What this task involves -
Below are some records. Repeat exactly the lines from the one containing "This screenshot has width=209, height=2576." through the final line.

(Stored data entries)

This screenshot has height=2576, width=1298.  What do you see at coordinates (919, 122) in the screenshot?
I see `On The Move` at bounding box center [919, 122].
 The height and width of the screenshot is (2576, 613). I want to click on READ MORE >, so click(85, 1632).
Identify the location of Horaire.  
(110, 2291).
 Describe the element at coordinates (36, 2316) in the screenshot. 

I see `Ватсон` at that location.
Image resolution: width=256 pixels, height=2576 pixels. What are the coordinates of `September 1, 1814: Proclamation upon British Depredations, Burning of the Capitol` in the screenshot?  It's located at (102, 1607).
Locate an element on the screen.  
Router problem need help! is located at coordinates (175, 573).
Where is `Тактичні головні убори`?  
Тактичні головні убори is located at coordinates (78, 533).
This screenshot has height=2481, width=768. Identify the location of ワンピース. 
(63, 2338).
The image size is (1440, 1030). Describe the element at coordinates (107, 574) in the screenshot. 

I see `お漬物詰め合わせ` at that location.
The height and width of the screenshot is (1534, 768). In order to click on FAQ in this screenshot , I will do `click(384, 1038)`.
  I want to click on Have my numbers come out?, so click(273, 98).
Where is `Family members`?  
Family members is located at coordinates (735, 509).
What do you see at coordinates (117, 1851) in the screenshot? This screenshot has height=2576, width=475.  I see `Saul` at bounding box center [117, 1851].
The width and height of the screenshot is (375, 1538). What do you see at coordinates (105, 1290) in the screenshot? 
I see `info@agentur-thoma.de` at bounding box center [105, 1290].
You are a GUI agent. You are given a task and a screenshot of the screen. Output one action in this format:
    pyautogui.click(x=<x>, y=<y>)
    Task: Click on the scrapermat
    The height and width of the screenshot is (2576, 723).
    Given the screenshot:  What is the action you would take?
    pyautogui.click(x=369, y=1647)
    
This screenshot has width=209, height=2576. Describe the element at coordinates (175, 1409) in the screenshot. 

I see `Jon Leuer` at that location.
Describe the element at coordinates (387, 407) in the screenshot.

Answer -
This screenshot has width=209, height=2576. Describe the element at coordinates (175, 1409) in the screenshot. 

I see `Jon Leuer` at that location.
Describe the element at coordinates (387, 407) in the screenshot.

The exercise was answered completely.